Actual publishing must use the same workflow with `dry_run=false` after CI,
review, and environment approval. Do not use npm or PyPI tokens. OIDC trusted
publishing is the only supported publish path.

Run live deployment canaries from RunPipe or RunInfra-Engine against the exact
production gateway, workspace, pipeline keys, and RunPod inventory that will
serve customers.
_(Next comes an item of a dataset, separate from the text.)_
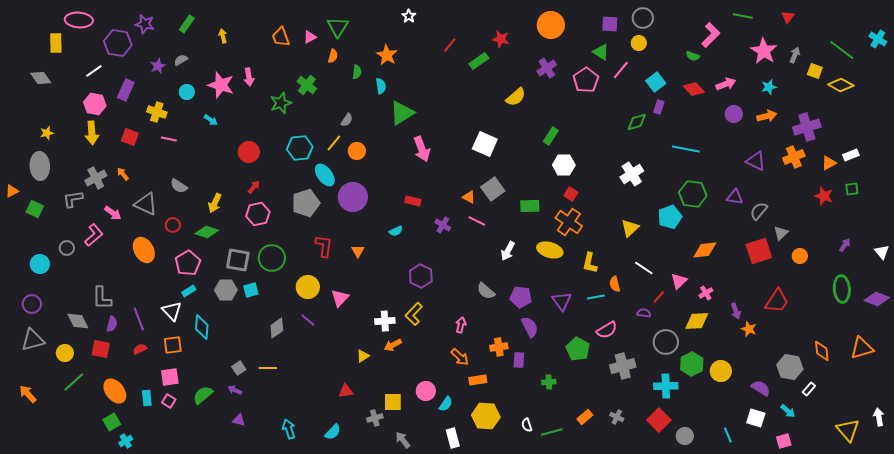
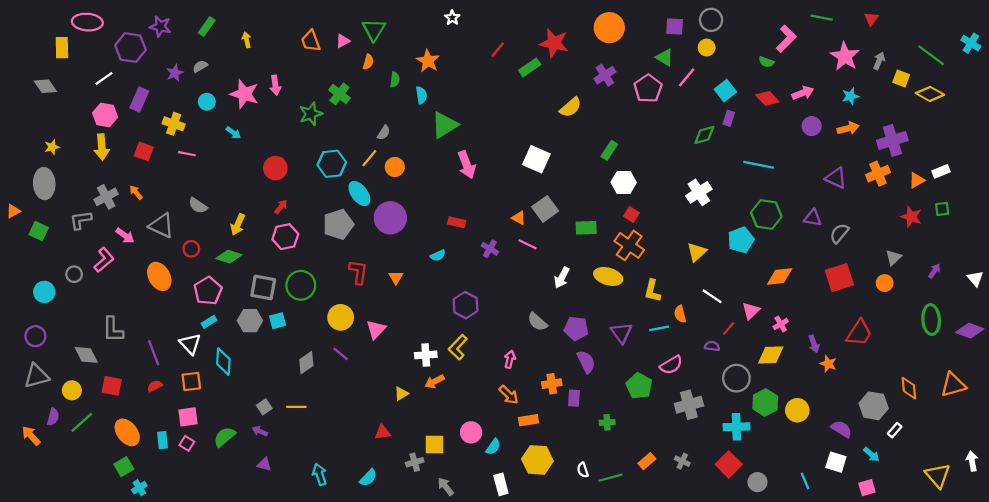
red star: (501, 39) -> (554, 43), size x1.5
gray triangle: (781, 233) -> (893, 258), moved
purple semicircle: (112, 324) -> (53, 417), moved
The SDK repo only proves client artifact integrity. GA still
requires live coverage for LLM, embeddings, image, TTS, ASR, and voice pipeline
surfaces, plus explicit evidence that the smoke keys and temporary canary
resources were removed.

Co-located voice pipelines are available through the native `client.voice.pipeline.create()` helper on pipeline-scoped keys. The helper posts binary audio to the pipeline-scoped `/pipeline` route and returns the JSON transcript / response envelope. Public webhook create/list calls are intentionally unavailable until their gateway routes are verified, and the SDK raises `UnsupportedOperationError` locally for those webhook capabilities without making a request.